=== AIM OF THE TASK ===
From the first line of the data through the line containing "[Land] (1063, 21)", transcribe each line exactly. Pictures do not belong in the copy.

==*==

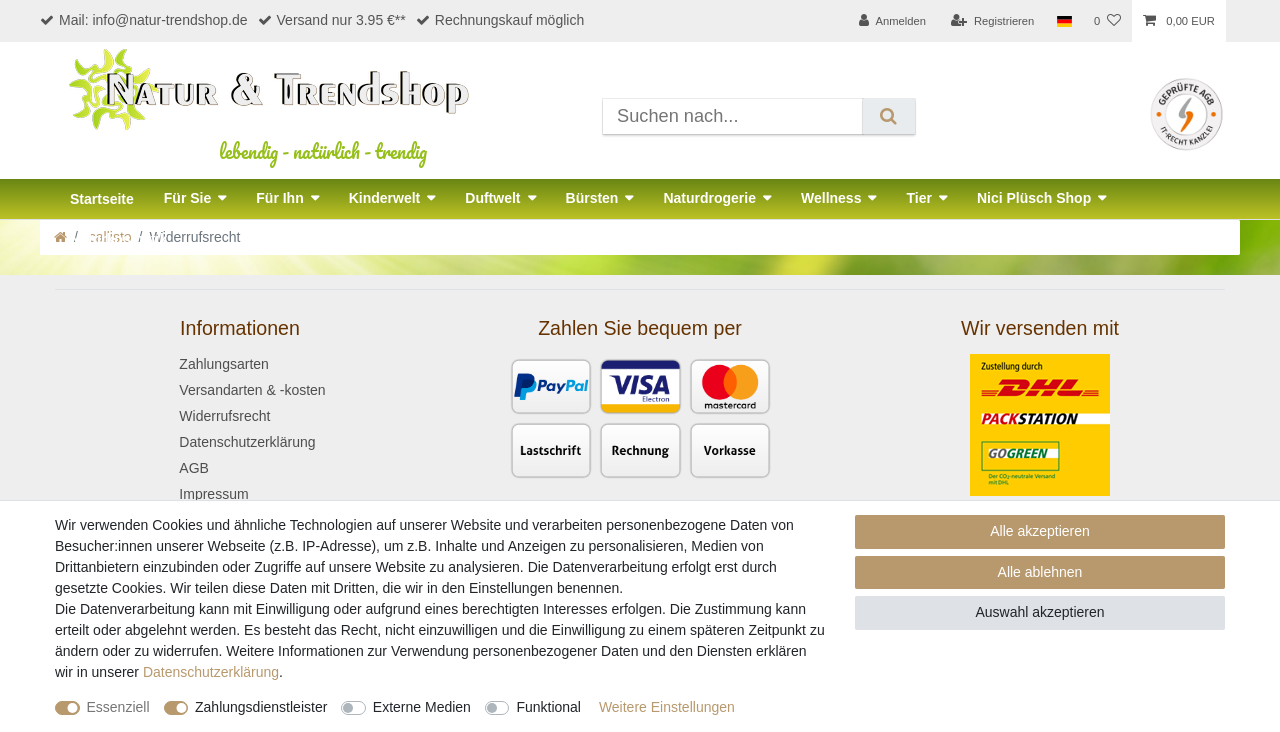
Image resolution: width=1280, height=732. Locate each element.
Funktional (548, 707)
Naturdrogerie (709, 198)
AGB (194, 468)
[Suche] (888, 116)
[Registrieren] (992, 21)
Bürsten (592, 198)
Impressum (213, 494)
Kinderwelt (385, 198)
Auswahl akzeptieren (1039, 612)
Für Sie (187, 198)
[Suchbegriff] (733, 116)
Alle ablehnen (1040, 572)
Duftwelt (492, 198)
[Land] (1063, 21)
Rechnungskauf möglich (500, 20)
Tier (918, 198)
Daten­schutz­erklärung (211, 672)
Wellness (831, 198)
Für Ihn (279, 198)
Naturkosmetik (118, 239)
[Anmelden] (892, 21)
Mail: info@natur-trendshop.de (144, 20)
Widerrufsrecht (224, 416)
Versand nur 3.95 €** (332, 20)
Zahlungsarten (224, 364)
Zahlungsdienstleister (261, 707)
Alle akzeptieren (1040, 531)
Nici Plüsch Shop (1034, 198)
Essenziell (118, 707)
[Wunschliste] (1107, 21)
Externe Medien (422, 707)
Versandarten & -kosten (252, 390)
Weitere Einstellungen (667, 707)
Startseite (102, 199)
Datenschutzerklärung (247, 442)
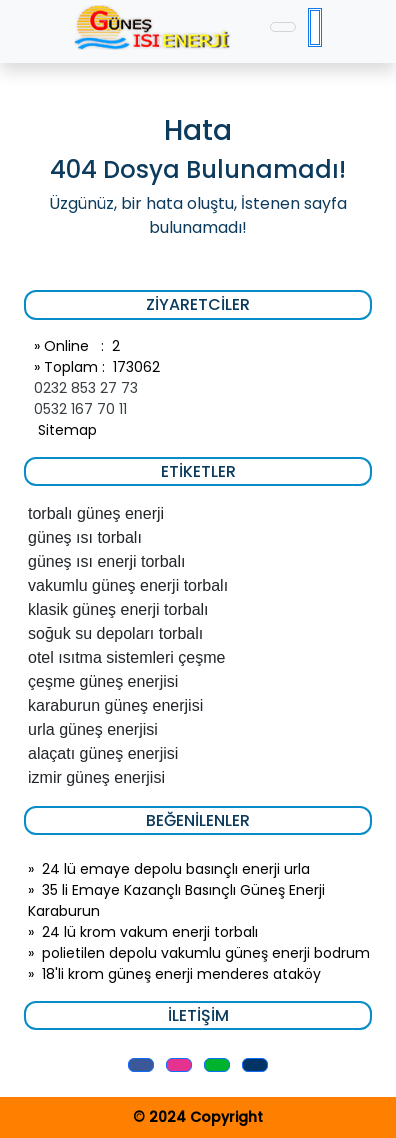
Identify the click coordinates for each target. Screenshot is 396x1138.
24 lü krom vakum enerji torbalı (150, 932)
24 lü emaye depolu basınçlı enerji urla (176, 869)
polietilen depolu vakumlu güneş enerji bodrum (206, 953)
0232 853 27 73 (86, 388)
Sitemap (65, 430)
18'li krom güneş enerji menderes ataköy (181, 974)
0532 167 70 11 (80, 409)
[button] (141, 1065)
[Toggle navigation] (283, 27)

==*==

=== SOLUTION FOR THIS TASK ===
Image resolution: width=1280, height=732. Locate each element.
Funktional (548, 707)
Naturdrogerie (709, 198)
AGB (194, 468)
[Suche] (888, 116)
[Registrieren] (992, 21)
Bürsten (592, 198)
Impressum (213, 494)
Kinderwelt (385, 198)
Auswahl akzeptieren (1039, 612)
Für Sie (187, 198)
[Suchbegriff] (733, 116)
Alle ablehnen (1040, 572)
Duftwelt (492, 198)
[Land] (1063, 21)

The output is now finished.